We as humans have at least five senses: hearing, taste, smell, touch, and sight. Some experts believe humans might have between 14 and 20 senses, but we’ll stick with the basics.
How many of these senses did dinosaurs have? What about the animals that evolved from dinosaurs and exist today? Let’s explore.
Dinosaurs certainly had the gift of sight. Depending on the dino’s eye placement, though, their site was excellent, so-so, or poor.
Eye placement was anything but random, as it was an evolutionary development.
For example, the Pachycephalosaur had eyes on either side of its skull. Being a plant-eater, the dinosaur needed to see threats so it could react quickly, and its eye placement allowed for that, as did its depth perception.
T. Rex’s eyes were closer together with a longer optic lobe than even we humans today have. Its fantastic sight, combined with its hearing and a heightened sense of smell, made the T. Rex a highly successful predator.
Binocular vision is what you’ll find in today’s alligators, but the Allosaurus and other carnosaurs had it first. This angled vision allows a creature to turn in on its prey and strike when the moment is right.
Smell is integral to survival. A dinosaur could smell rotten food and avoid it or pick up on the scent of blood and know that trouble might be afoot. Carnosaurs had advanced scent abilities, although the formidable T. Rex outshined theirs.
One modern-day animal that’s believed to have come from dinosaurs, the turtle, might lack nostrils, but it has barbels for scent detection. Barbels in turtles are small bumps below the chin that are filled with nerves.
They allow a turtle to smell prey and other scents both when in water and when out.
Could dinosaurs taste their food? A 2014 article in Ars Technica suggests that yes, they could. The article discusses research done by Harvard University postgraduate Maude Baldwin.
Baldwin found that the ability of a creature to detect sweetness in food has to do with T1R genes. By combining T1R2 and T1R3 genes, you get a sweet taste, while the combo of T1R1 and T1R3 dictates savory tastes.
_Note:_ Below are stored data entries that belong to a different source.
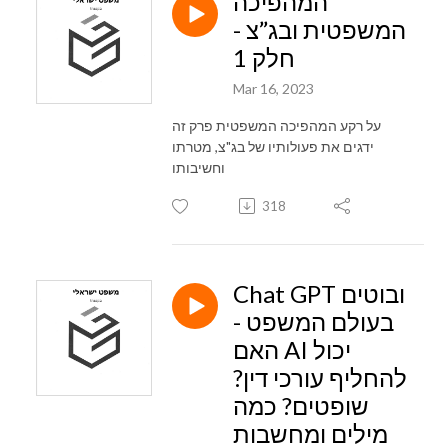
המהפיכה
המשפטית ובג”צ -
חלק 1
Mar 16, 2023
על רקע המהפיכה המשפטית פרק זה
ידגים את פעולותיו של בג"צ, מטרתו
וחשיבותו
318
Chat GPT ובוטים
בעולם המשפט -
האם AI יכול
להחליף עורכי דין?
שופטים? כמה
מילים ומחשבות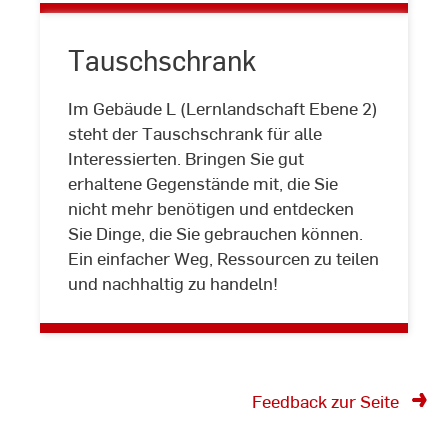
Tauschschrank
Im Gebäude L (Lernlandschaft Ebene 2)
steht der Tauschschrank für alle
Interessierten. Bringen Sie gut
Tauschschrank
erhaltene Gegenstände mit, die Sie
nicht mehr benötigen und entdecken
Sie Dinge, die Sie gebrauchen können.
Ein einfacher Weg, Ressourcen zu teilen
und nachhaltig zu handeln!
Feedback zur Seite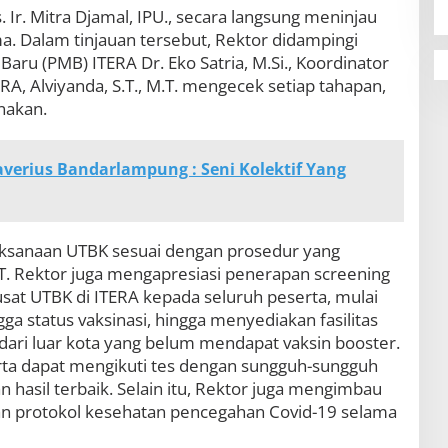
s. Ir. Mitra Djamal, IPU., secara langsung meninjau
. Dalam tinjauan tersebut, Rektor didampingi
ru (PMB) ITERA Dr. Eko Satria, M.Si., Koordinator
A, Alviyanda, S.T., M.T. mengecek setiap tahapan,
nakan.
verius Bandarlampung : Seni Kolektif Yang
ksanaan UTBK sesuai dengan prosedur yang
T. Rektor juga mengapresiasi penerapan screening
usat UTBK di ITERA kepada seluruh peserta, mulai
gga status vaksinasi, hingga menyediakan fasilitas
 dari luar kota yang belum mendapat vaksin booster.
ta dapat mengikuti tes dengan sungguh-sungguh
 hasil terbaik. Selain itu, Rektor juga mengimbau
an protokol kesehatan pencegahan Covid-19 selama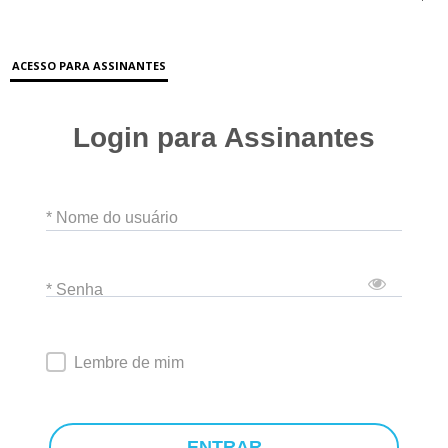
ACESSO PARA ASSINANTES
Login para Assinantes
* Nome do usuário
* Senha
Lembre de mim
ENTRAR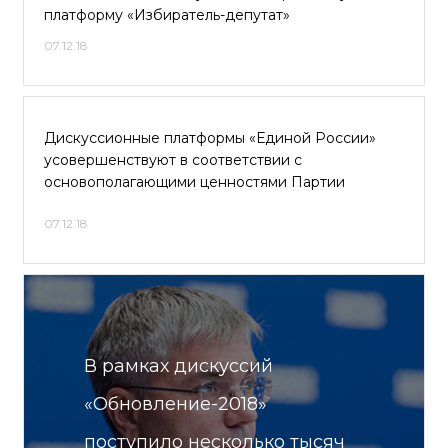
платформу «Избиратель-депутат»
07.12.18
Дискуссионные платформы «Единой России»
усовершенствуют в соответствии с
основополагающими ценностями Партии
07.12.18
В рамках дискуссий
«Обновление-2018»
поступило несколько тысяч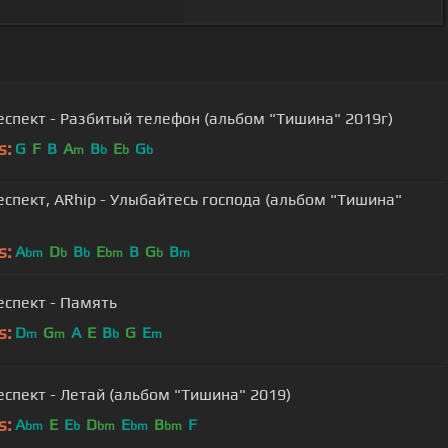
еспект - Разбитый телефон (альбом "Тишина" 2019г)
s:
G
F
B
A
B
E
G
m
b
b
b
спект, ARhip - Улыбайтесь господа (альбом "Тишина"
s:
A
D
B
E
B
G
B
bm
b
b
bm
b
m
еспект - Память
s:
D
G
A
E
B
G
E
m
m
b
m
спект - Летай (альбом "Тишина" 2019)
s:
A
E
E
D
E
B
F
bm
b
bm
bm
bm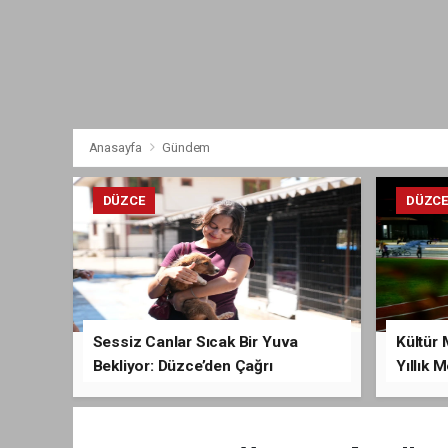
Anasayfa
Gündem
DÜZCE
DÜZC
Sessiz Canlar Sıcak Bir Yuva
Kültür 
Bekliyor: Düzce’den Çağrı
Yıllık 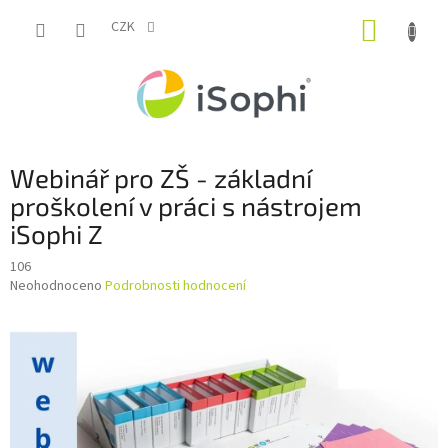
Přejít
NÁKUP
na
CZK
obsah
KOŠÍK
Webinář pro ZŠ - základní
proškolení v práci s nástrojem
iSophi Z
106
Průměrné
Neohodnoceno
Podrobnosti hodnocení
hodnocení
produktu
je
0,0
z
5
hvězdiček.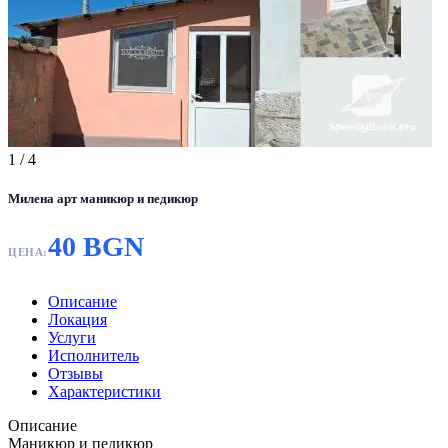
1
/ 4
Милена арт маникюр и педикюр
40 BGN
ЦЕНА:
Описание
Локация
Услуги
Исполнитель
Отзывы
Характеристики
Описание
Маникюр и педикюр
Apparently, according to Baldwin’s research, dinosaurs could once enjoy the savory flavor of flesh as they chomped into their prey. What happened was that the birds that came from theropods, such as chickens, didn’t have the T1R2 gene to taste sweetness.
The reason? Chickens didn’t eat anything sweet, so why keep the gene? Yet hummingbirds, which have a much sweeter diet, by comparison, need that gene. That’s why hummingbirds can mutate their T1R1 and T1R3 genes even today.
Dinosaurs had ears, although not like we’d imagine them. The sense of hearing a dinosaur possessed was believed to be decent at best for some species and perhaps sharper in others. Dinosaurs also had other senses, from taste to smell and sight, especially the T. Rex!